Each organization involved in the creation of this report has different viewpoints on the death penalty itself, and all members agreed that this report would not take a position supporting or opposing capital punishment. Instead, the report focuses on medical involvement in executions, and the need to explore and define the ethical boundaries of such conduct. We narrowed the scope of the project to physician involvement only, although we point out when other health professionals participated in executions. Finally, we focus on execution procedures, rather than on related issues, such as physicians’ role in sentencing or conducting autopsies.

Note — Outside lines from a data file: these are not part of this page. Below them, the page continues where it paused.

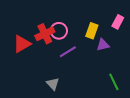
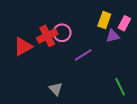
yellow rectangle: (92, 31) -> (104, 20), moved
purple triangle: (103, 45) -> (113, 36), moved
purple line: (68, 52) -> (83, 55), moved

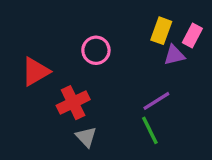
red cross: (47, 36) -> (73, 103), moved
purple line: (83, 55) -> (156, 101), moved
green line: (120, 87) -> (150, 130), moved

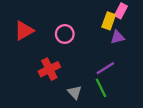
pink rectangle: (192, 36) -> (121, 11), moved
red triangle: (36, 72) -> (24, 31), moved
gray triangle: (86, 137) -> (75, 92), moved

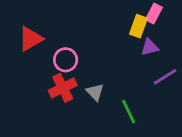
pink circle: (65, 34) -> (66, 60), moved
purple line: (105, 68) -> (165, 77), moved
gray triangle: (75, 92) -> (95, 92), moved

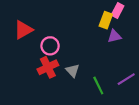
purple line: (165, 77) -> (126, 79), moved

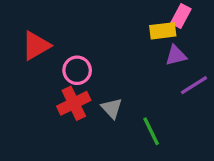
yellow rectangle: (106, 20) -> (163, 31), turned 63
purple line: (126, 79) -> (194, 85), moved

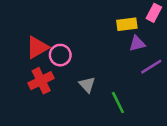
pink rectangle: (181, 16) -> (154, 13), moved
red triangle: (36, 46) -> (37, 47), moved
red cross: (74, 103) -> (41, 81), moved

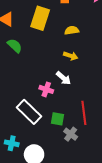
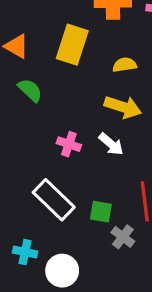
yellow arrow: (71, 56) -> (123, 107), size x1.5
pink cross: (46, 89) -> (69, 144), moved

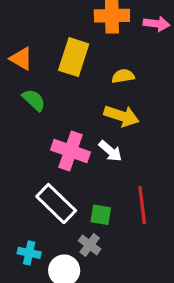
pink cross: (69, 144) -> (71, 151), size x1.6
gray cross: (123, 237) -> (90, 245), moved

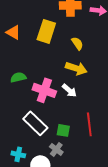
yellow semicircle: (123, 76) -> (77, 43), turned 64
green semicircle: (34, 100) -> (18, 77), moved, turned -56

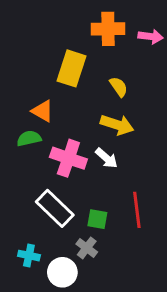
orange triangle: (13, 32) -> (43, 111), moved

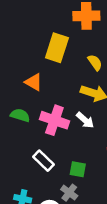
green semicircle: (29, 138) -> (20, 115), moved, turned 30
white rectangle: (55, 208) -> (43, 161), size x0.7

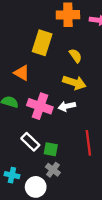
white arrow: (85, 120) -> (67, 106), turned 126
green square: (78, 169) -> (51, 149), moved

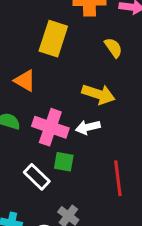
yellow semicircle: (75, 56) -> (113, 48), moved
green square: (51, 149) -> (64, 162), moved

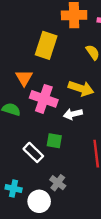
orange triangle: (25, 81) -> (24, 78), turned 30
pink cross: (50, 127) -> (44, 99), moved

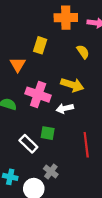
yellow rectangle: (46, 45) -> (40, 45), size x0.7
orange triangle: (24, 78) -> (18, 65), moved

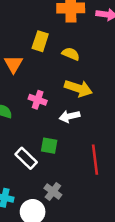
yellow semicircle: (83, 52) -> (71, 54), moved, turned -32
pink cross: (38, 95) -> (38, 100), size x0.6

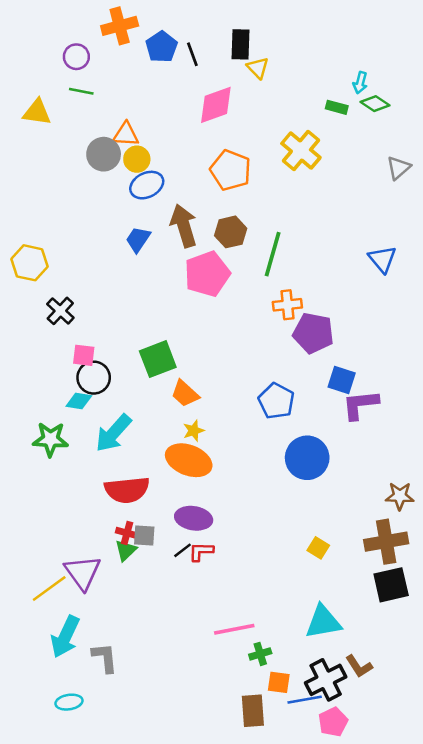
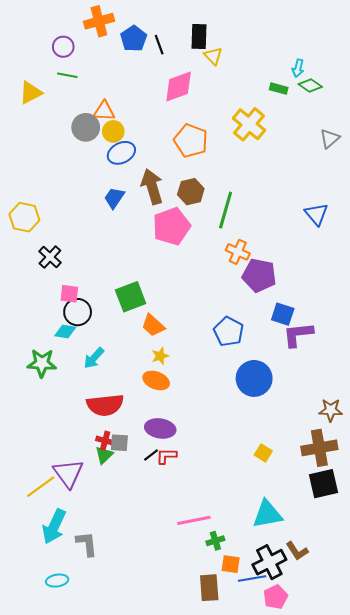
yellow triangle: (37, 112) -> (31, 93), turned -35
orange cross: (287, 305) -> (238, 252), turned 30
cyan arrow: (113, 433) -> (94, 358), size x0.7
orange ellipse: (189, 460) -> (156, 380), size x0.7

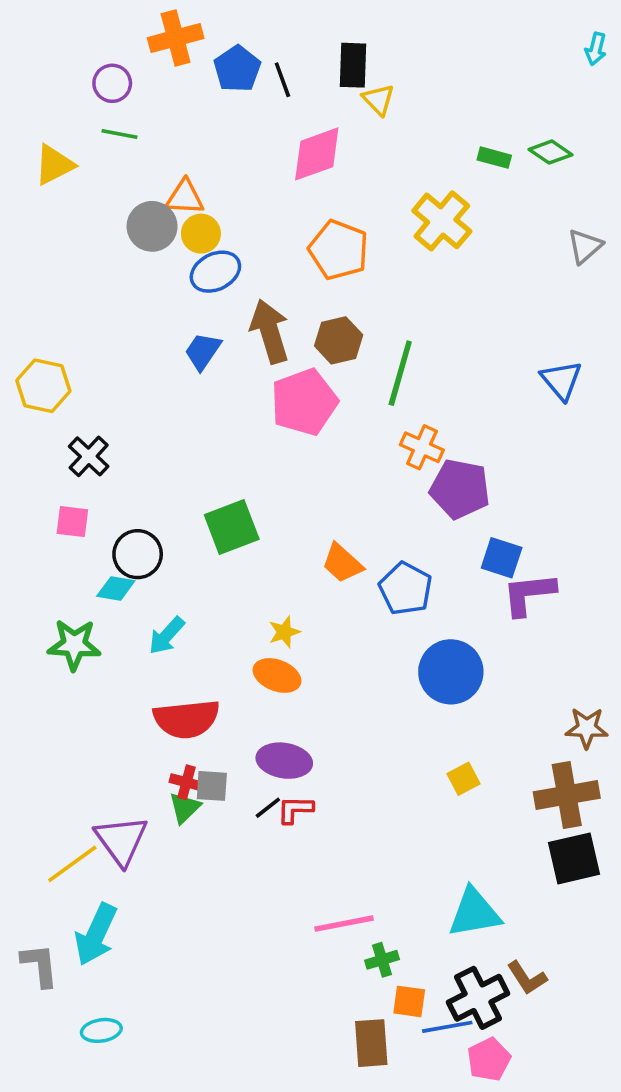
cyan arrow: (298, 68) -> (596, 49), moved
pink square: (69, 294) -> (72, 522), moved
orange trapezoid: (153, 325) -> (342, 563), moved
yellow square: (263, 453) -> (464, 779), moved, turned 30
gray L-shape: (87, 544) -> (40, 965), moved

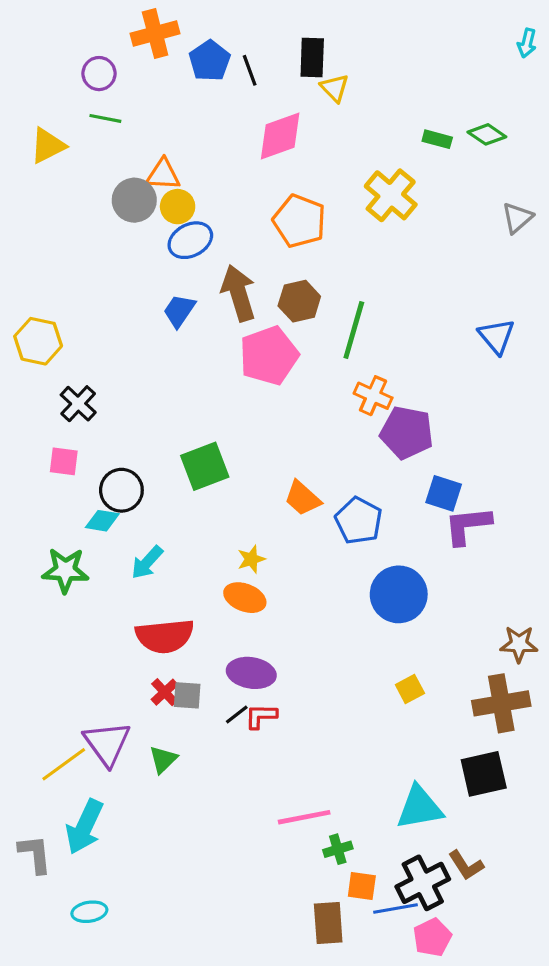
red cross: (186, 782) -> (165, 692), turned 32
green triangle: (185, 808) -> (163, 759), moved
black square: (574, 858) -> (484, 774), moved

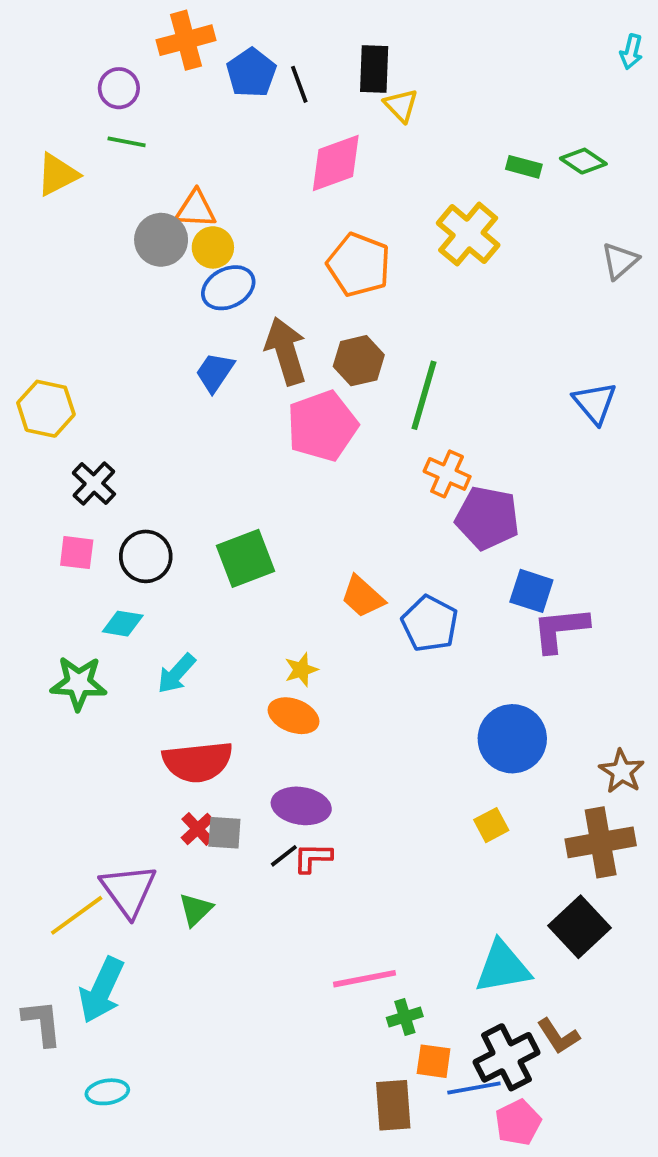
black circle: (121, 490) -> (146, 556), moved
blue circle: (399, 594) -> (512, 739), moved
brown star: (519, 644) -> (622, 771), turned 30
black square: (484, 774) -> (579, 927), turned -30

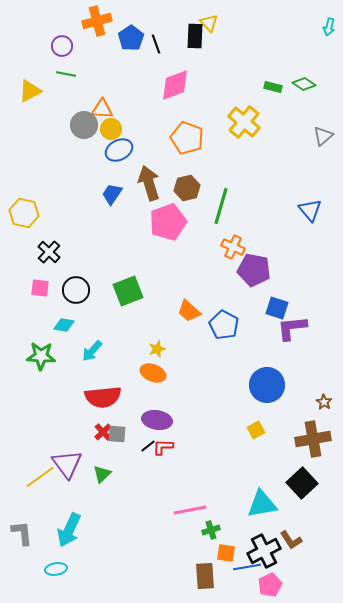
yellow triangle: (401, 105) -> (209, 23), moved
brown star: (622, 771) -> (324, 402), size x0.7
cyan arrow: (102, 990) -> (69, 530), moved

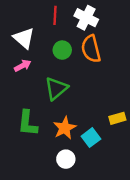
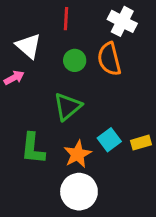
white cross: (86, 18) -> (122, 21), moved
pink arrow: (23, 66) -> (14, 78), moved
cyan square: (91, 138) -> (109, 140), moved
white circle: (66, 159) -> (79, 192), size x1.6

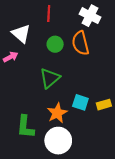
cyan square: (109, 140) -> (80, 102), turned -35
green L-shape: (33, 148) -> (25, 127), moved

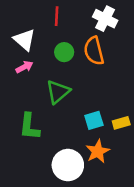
pink arrow: (11, 57) -> (24, 67), moved
cyan square: (80, 102) -> (94, 120), turned -35
orange star: (57, 113) -> (98, 151), moved
green L-shape: (25, 127) -> (29, 127), moved

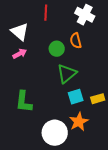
orange semicircle: (94, 51) -> (76, 41), size x0.7
green circle: (64, 52) -> (57, 49), moved
green triangle: (58, 92) -> (67, 74), moved

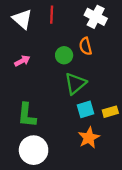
white triangle: (20, 32) -> (22, 19), moved
white circle: (55, 133) -> (34, 150), moved

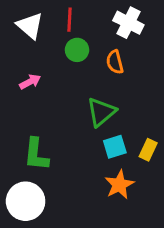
green circle: (64, 55) -> (77, 50), moved
yellow rectangle: (110, 112) -> (148, 150), turned -49
white circle: (34, 150) -> (26, 201), moved

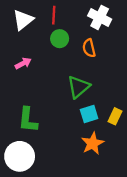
white triangle: (30, 26) -> (23, 20), turned 40

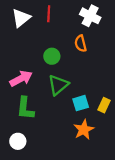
green circle: (60, 39) -> (52, 56), moved
pink arrow: (23, 63) -> (21, 79), moved, size x1.5
green triangle: (78, 87) -> (58, 85), moved
white circle: (20, 156) -> (18, 141), size x0.6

This report documents that physicians continue to be involved in executions, in violation of ethical and professional codes of conduct. This involvement is often mandated by state law and specified in departmental regulations about execution procedures. Even when state laws are vague about requiring physician participation, our research indicates that in practice, physicians are often directly involved in the execution process. As more states attempt to create the appearance of humane, sterile, or painless executions, lawmakers and corrections officials may look to physicians to apply their medical skills for this purpose. But execution is not a medical procedure, and is not within the scope of medical practice. Physicians are committed to humanity and the relief of suffering; they are entrusted by society to work for the benefit of their patients and the public. This trust is shattered when medical skills are used to facilitate state executions.
Our recommendations are designed to ensure that current U.S. laws do not require physicians to violate professional ethics. Society must decide whether, how, and when to impose capital punishment – without involving physicians in the execution process.